If you are feeling that way you really should think about re evaluating your life and do whats going to make you happy. Im guessing youre in the military and the money is good. Money doesnt buy happiness, and idk how much longer you have til you can retire, but you might regret not taking the opportunity to live your life and happy while you were young when u get older.
  •  

yurihime

I am having similar problems :( But I am not sure how much transitioning is helping me. Seems like I am lost as person, I wish I had made more friends honestly. I really wish money was less of a factor for our happiness. Money is useless without happiness but happiness is truly difficult to get without using money. I might be wrong but it sure seems that way.
I am wishing you the best of luck and hope you can be happy. I think the pursuit of happiness is a wonderful feeling as well. Fighting for happiness and rather than waiting for it to go away!
I had some thai friends who always say "FIGHTING!" ^^

As to religion and God. I think its there for those who need something to believe in! Some of us needs our different beliefs. I am also not 100% atheist but I believe in somethings like when I die I might get reborn as woman for my next life.. <<This makes me a little happier inside and gives me hope. You believe in what will make you happier. Religion bored and almost made me want to kill myself because of how afraid I was from demons and spirits. crazy stuff to handle as a kid, I still can't belive they tol me those stuff.

Anyways keep FIGHTING! :)
  •  

Wild Flower

Hm. Nice thoughts to think of reincarnation.... but expect the worst and hope for the best.

I dont need money or nice things.... just to be a woman, worth more than all that I have. I rather lose my voice completely or lose my hearing and be a woman. Not my eyesight though.

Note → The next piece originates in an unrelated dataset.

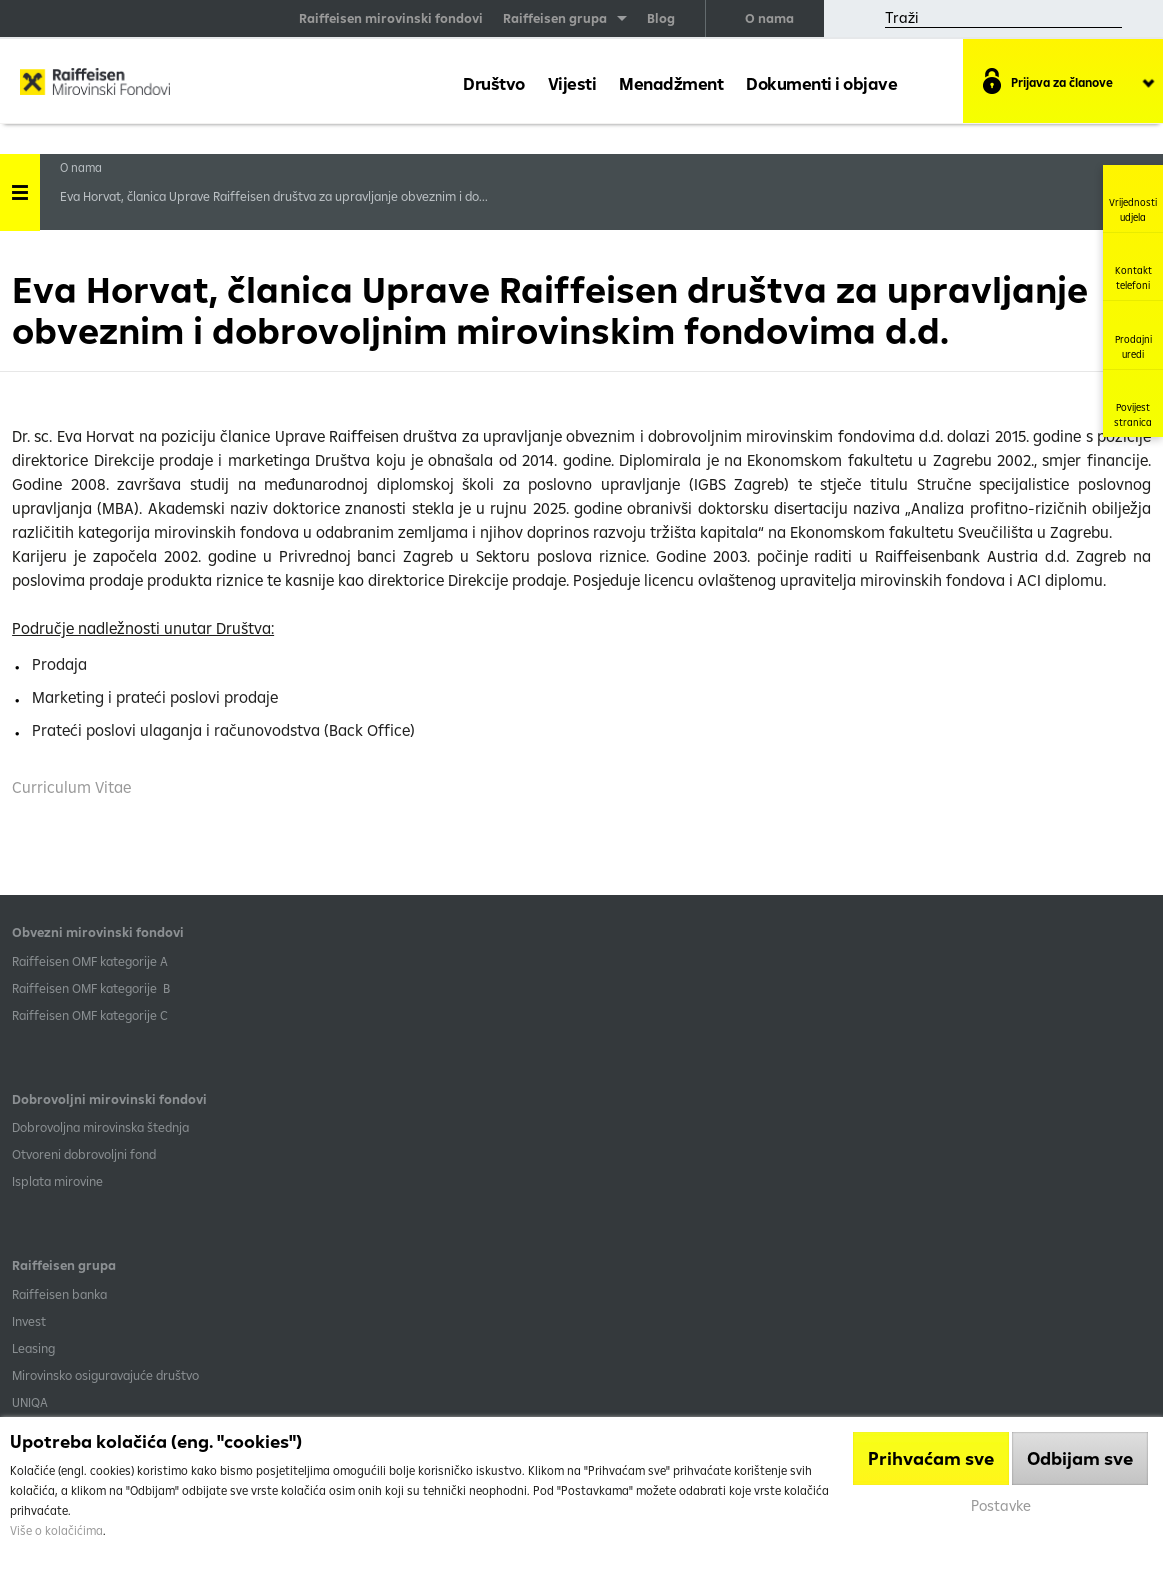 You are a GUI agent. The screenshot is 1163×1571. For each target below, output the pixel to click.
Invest (29, 1321)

I am already half dead... not much more anyone can say or do to me.
"Anyone who believes what a cat tells him deserves all he gets."
  •  

yurihime

When you say it like.. I too would trade everything to be girl but not what would make me a happy girl..
Those words you use remind me a lot about me. I feel a bit ashamed seeing as I reading through what feels like my own thoughts on my daily basis. Though when I was a younger I was always thought I was a guy who liked girls so much I wanted to be one. all of my friends said "me too, I would feel my boobs" then they would laugh. I did laugh but I didn't understand why touching your boobs would be the best part. I then maybe thought I was more of a lesbian since I am so delicate like a girl. I told my friends that and they responded "Me too, I am a woman trapped in a woman's body" they would always laugh after that. I didn't get it. I didn't felt like a normal guy but all my friends say they feel the same. I think now if I transition to girl would my friends really think I was a "guy who loved women so much he turned into one". I sure don't feel like guy, thinking about being a girl doesn't turn me on. It makes me happy.

I kind of wanted to share this while re reading your post. I am not much help but I am actually looking forward to seeing you happy one day. When I say happy I mean a happy woman :)) I also hope I can be a happy girl.. We can only know if we continue to move on, that much I know :)
  •  

Julia-Madrid

Hey Wildflower

Some very interesting comments on this thread.  Regarding God and sin, I would find it very hard to imagine that an omnipotent god would still be applying knowledge and judgements that were relevant 2,000 years ago.  If he exists, he knows that we have cars, vaccines,  Fox News and gender reassignment surgery.

While I have no personal religion, I do know that some religions view the tortured souls amoungst us as people who have been set very specific spiritual challenges, and I'd view being transgender as one such challenge.  Does this mean that we must suffer, not vaccinate ourselves, or endure being in the wrong body?  Absolutely not!   Our lives are complex, but self-realisation is not forbidden by God.  We are not harming children, animals or society as a whole.  Therefore my advice is to listen to your inner voice and strive to make yourself happy.